Aux Frigos, l’espace où travaille Paella ressemble sûrement un peu à tous les ateliers d’artistes. Il y en a partout, et on distingue sa signature dans chaque recoin. Ce bonhomme étrange, couleur chair et visage en spirale, se cache dans une photographie ici, sur des tapis là, tend le cou depuis un sac customisé et prend toute la place sur une gigantesque toile inachevée, « commande d’un client », précise le peintre. Au centre de la pièce, deux chaises vintage, une table en bois et, dessus, un plateau café. Paella s’assoit puis parle vite, regarde partout et, puisqu'il est doté d’une grande générosité, déballe son histoire comme un cadeau.
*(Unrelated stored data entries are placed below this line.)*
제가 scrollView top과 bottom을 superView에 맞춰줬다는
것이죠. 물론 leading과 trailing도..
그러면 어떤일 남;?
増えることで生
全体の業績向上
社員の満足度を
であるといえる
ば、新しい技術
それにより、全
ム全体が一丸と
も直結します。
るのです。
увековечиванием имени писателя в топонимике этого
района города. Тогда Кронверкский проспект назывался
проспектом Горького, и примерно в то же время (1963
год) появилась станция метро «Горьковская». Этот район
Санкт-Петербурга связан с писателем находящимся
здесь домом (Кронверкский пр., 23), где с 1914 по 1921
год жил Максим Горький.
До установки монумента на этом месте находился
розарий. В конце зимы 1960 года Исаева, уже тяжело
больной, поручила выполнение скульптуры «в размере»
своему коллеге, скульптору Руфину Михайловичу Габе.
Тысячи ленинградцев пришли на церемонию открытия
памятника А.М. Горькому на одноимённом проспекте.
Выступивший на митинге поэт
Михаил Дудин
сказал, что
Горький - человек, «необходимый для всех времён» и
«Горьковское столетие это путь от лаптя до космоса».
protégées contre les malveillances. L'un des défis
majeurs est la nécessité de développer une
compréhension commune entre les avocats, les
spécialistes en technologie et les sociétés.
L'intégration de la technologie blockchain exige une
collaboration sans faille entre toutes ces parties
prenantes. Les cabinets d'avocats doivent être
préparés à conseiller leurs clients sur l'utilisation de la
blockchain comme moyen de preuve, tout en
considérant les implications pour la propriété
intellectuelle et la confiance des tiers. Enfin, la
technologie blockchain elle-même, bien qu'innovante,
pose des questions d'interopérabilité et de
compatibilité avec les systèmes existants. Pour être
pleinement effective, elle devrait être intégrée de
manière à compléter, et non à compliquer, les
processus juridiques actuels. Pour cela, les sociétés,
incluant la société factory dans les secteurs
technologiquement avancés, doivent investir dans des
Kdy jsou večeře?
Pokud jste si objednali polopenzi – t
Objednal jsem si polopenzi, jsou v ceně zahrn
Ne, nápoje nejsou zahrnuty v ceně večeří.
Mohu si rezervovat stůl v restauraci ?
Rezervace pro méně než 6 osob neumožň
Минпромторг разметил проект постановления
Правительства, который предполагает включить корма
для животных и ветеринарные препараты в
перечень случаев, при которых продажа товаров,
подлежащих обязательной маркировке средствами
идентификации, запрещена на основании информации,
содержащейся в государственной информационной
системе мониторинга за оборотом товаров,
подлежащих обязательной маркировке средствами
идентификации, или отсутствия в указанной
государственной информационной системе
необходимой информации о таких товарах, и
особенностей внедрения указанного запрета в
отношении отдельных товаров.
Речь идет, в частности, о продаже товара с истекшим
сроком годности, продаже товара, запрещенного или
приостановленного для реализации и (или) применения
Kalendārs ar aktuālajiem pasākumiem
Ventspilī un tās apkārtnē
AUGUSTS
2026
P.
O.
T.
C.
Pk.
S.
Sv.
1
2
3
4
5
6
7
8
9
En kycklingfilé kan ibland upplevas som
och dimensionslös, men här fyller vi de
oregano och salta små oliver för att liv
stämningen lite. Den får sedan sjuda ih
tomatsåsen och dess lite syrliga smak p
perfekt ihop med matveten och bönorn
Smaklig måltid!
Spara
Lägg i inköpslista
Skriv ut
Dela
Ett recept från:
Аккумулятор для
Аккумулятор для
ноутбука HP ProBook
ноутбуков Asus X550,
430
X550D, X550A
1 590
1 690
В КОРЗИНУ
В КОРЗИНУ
Les Frigos, fruit de l'effervescence créative des années 80
Paella s'installe aux Frigos avec cinq de ses amis des Beaux Arts au milieu des années 80, en plein mouvement de la figuration libre. À l’époque, la France fait la part belle à la jeune peinture, Mai 68 aidant. « On n’a plus besoin d’être vieux pour être peintre », se souvient-il, alors quant l’entrepôt frigorifique ferroviaire du 13e se libère, ces grands rêveurs sautent sur l’occasion. Eux aussi veulent des locaux, de la place, et profitent de la collectivité pour imaginer un lieu de travail placé sous le signe de la création.
Presque 40 ans après, l’esprit reste le même. Au cœur de ce gigantesque complexe inondé de graffitis cohabitent une multitude de métiers, des architectes, sculpteurs, orfèvres, photographes, peintres, mais aussi affichistes, deux casquettes que Paella porte avec responsabilité.
Artiste aux supports infinis
Artiste dans l’âme, peintre dans le cœur, son pinceau s'exprime aussi bien sur de classiques toiles blanches qu'apposé contre le crépit d’un mur délabré. Paella est affichiste, ce que certains appellent street-artist, mais qu’il préfère transformer en « activiste urbain ». Ce qu’il aime, c’est « l’expression libre, sociale et politique des affiches », qui colle à son usage de la sérigraphie et permet au public de réagir. « On peut les nettoyer, les décoller, les arracher. L’affichage provoque, interpelle, et dépasse l’esthétique. »
© PAELLA/ADAGP
Polyvalent et en quête perpétuelle de renouvellement, Paella se plaît aussi à détourner les objets qu’il trouve dans la rue. En 2013, il crée la série Bons Débarras en dessinant sur des objets abandonnés, « machine à laver, planche à repasser, gouttière, tout ce que je trouvais », pris en photo et postés sur les réseaux sociaux. Encore aujourd’hui, il n’est pas rare de tomber par hasard sur l’une de ses œuvres, dispersées dans la capitale.
Formuler « une chronique du monde actuel »
Présenté comme un commentateur de l’actualité, notion ambiguë, Paella préfère clarifier sa posture. Marche-t-il dans les pas du dessinateur de presse ? Ça y ressemble, mais pas vraiment. Il ne « commente pas forcément l’actualité », mais formule une « chronique du monde actuel » renvoyant à ses thèmes de prédilection, « le capitalisme, l’écologie, les maladies, les extrêmes… », énumère-t-il. Pour lui, le dessin de presse « prend la tournure d’une blague, et pas d’un dessin engagé ». Grâce aux textes qui accompagnent son bonhomme, souvent rouges « pour percuter », cet homme invite le public à se questionner tout en s’identifiant à ce visage anonyme, parfois genré au féminin, parfois au masculin. « Dans l’humanité, la connerie vient souvent du système mené par les hommes », plaisante-t-il.
À 62 ans, Paella n’en est plus à son coup d’essai mais a encore mille événements à commenter, mille matières à exploiter. En ce moment et jusqu’au 3 mars, il expose une série sur l’enfantillage au bar Le Duplex. Fruits d’une réflexion pendant le confinement, ces bébés aux cheveux blancs sont adultes, nés en se posant des questions sur le monde changeant, une sorte de Pauvres Créatures à l’envers. Un travail à découvrir lors des portes ouvertes des Frigos, le week-end des 25 et 26 mai.